FX and People|Vol.3 Mr. Koko Kibori? (鹿子木健さん)
Although we are often drawn to various analyses such as fundamentals and technicals, automated trading, and system trading, the essence of FX is price movements generated by interactions between people. Analysis and trading methods alone do not move the market. Any market is moved by countless people. In this feature, we will focus intently on the "people" in FX. The third guest is Ken Kaneko, who has published many FX-related books. We will discuss topics such as the "winning patterns" and "funds management," which have become a theme of his books and his byword.
Ken Kaneko Profile
Medou Co., Ltd. President and CEO. An individual investor who has been involved in investments in real estate, FX, stocks, and other areas since 2002. He devised the "Kaneko-style 10 Winning Patterns," a simple, universal, and reproducible approach using only Bollinger Bands. To date, thousands of people have learned the 10 winning patterns and achieved results.
Twitter:https://twitter.com/kanakogiken
Signal Delivery:SOPHIA FX® Kaneko Ken's Winning Pattern Signals
● Interviewer: Takeshi Kanai (FX writer)
※This article is a reprint and revised edition of an article from FX Strategy.com, November 2020 issue. The market information written in the text may differ from current market conditions, so please be careful.
It is important to discover your own winning patterns
——Please tell us how Ken Kaneko first encountered FX.
My encounter with FX began through a friend's introduction. I had lived in the interior of China for about ten years up to 2012, and during that time a real estate owner I knew repeatedly visited me and recommended FX. He himself did not trade FX, but I trusted him very much, so I decided to study it out of curiosity and started with a light-hearted approach. It was around 2007, a period when the market was just starting to move.

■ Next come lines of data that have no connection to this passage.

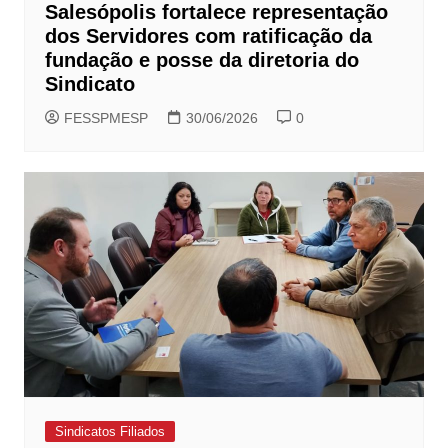
Salesópolis fortalece representação
dos Servidores com ratificação da
fundação e posse da diretoria do
Sindicato
FESSPMESP
30/06/2026
0
Sindicatos Filiados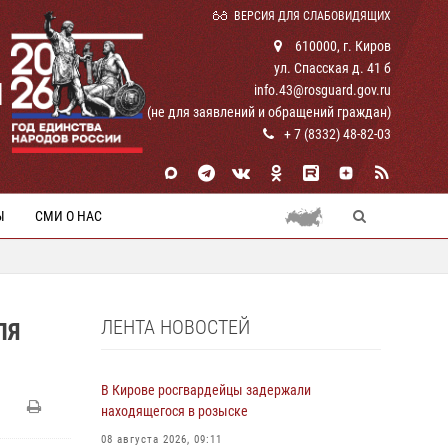
ВЕРСИЯ ДЛЯ СЛАБОВИДЯЩИХ
610000, г. Киров
ул. Спасская д. 41 б
И
info.43@rosguard.gov.ru
(не для заявлений и обращений граждан)
+ 7 (8332) 48-82-03
Ы
СМИ О НАС
ЛЕНТА НОВОСТЕЙ
ЛЯ
В Кирове росгвардейцы задержали
находящегося в розыске
08 августа 2026, 09:11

——What did you work on when you first started FX?
In the beginning, I tried many things. I had no idea how to learn trading, so I tried many things, but I never truly focused on mastering one thing. I had a preconception that FX was for day trading, and I felt like it was a game of predicting whether a moving chart would go up or down. I had no concept of holding positions for long periods.
At the time I lived in China, so books published in Japan were not accessible. Therefore, I used the Internet to research and did things in my own way. Looking back now, I followed the typical early beginner's mistakes.
——What triggered the results to start showing?